Problem to solve: After locating the line with "towards battery-powered electric and hybrid" below, output it and each following line exactly, stopping after the line with "Website Guide". No pictures.

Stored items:
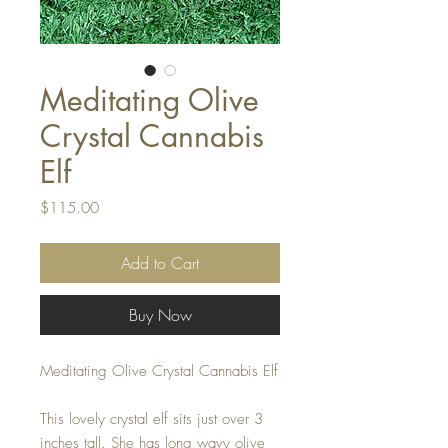
Meditating Olive
Crystal Cannabis
Elf
Price
$115.00
Add to Cart
Buy Now
Meditating Olive Crystal Cannabis Elf
This lovely crystal elf sits just over 3
inches tall. She has long wavy olive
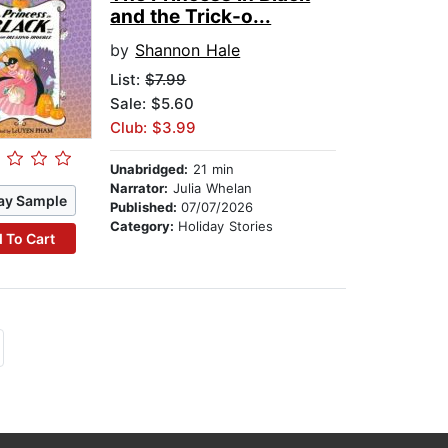
and the Trick-o...
by
Shannon Hale
List:
$7.99
Sale: $5.60
Club: $3.99
Unabridged:
21 min
Narrator:
Julia Whelan
ay Sample
Published:
07/07/2026
Category:
Holiday Stories
 To Cart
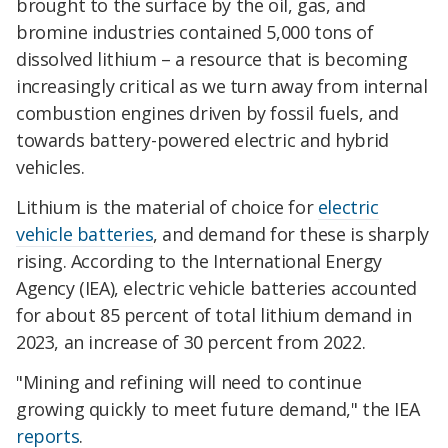
brought to the surface by the oil, gas, and
bromine industries contained 5,000 tons of
dissolved lithium – a resource that is becoming
increasingly critical as we turn away from internal
combustion engines driven by fossil fuels, and
towards battery-powered electric and hybrid
vehicles.
Lithium is the material of choice for
electric
vehicle batteries
, and demand for these is sharply
rising. According to the International Energy
Agency (IEA), electric vehicle batteries accounted
for about 85 percent of total lithium demand in
2023, an increase of 30 percent from 2022.
"Mining and refining will need to continue
growing quickly to meet future demand," the IEA
reports
.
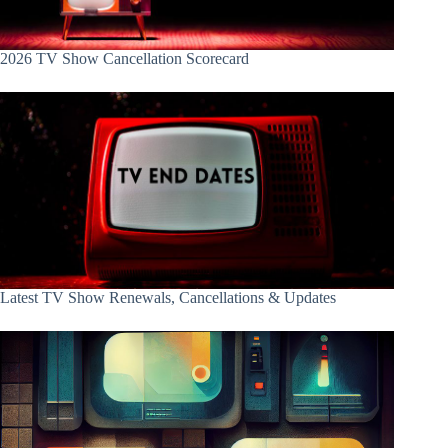
2026 TV Show Cancellation Scorecard
Latest TV Show Renewals, Cancellations & Updates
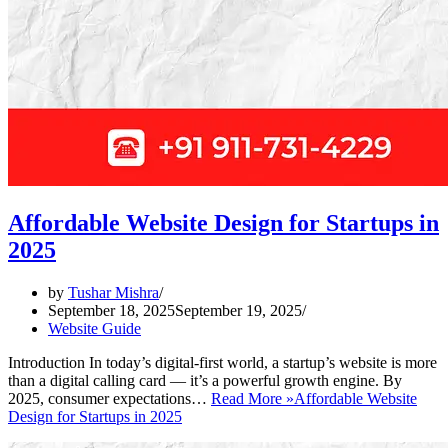
Affordable Website Design for Startups in
2025
by
Tushar Mishra
September 18, 2025
September 19, 2025
Website Guide
Introduction In today’s digital-first world, a startup’s website is more
than a digital calling card — it’s a powerful growth engine. By
2025, consumer expectations…
Read More »
Affordable Website
Design for Startups in 2025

Result below:
towards battery-powered electric and hybrid
vehicles.
Lithium is the material of choice for
electric
vehicle batteries
, and demand for these is sharply
rising. According to the International Energy
Agency (IEA), electric vehicle batteries accounted
for about 85 percent of total lithium demand in
2023, an increase of 30 percent from 2022.
"Mining and refining will need to continue
growing quickly to meet future demand," the IEA
reports
.
2026 TV Show Cancellation Scorecard
Latest TV Show Renewals, Cancellations & Updates
Affordable Website Design for Startups in
2025
by
Tushar Mishra
September 18, 2025
September 19, 2025
Website Guide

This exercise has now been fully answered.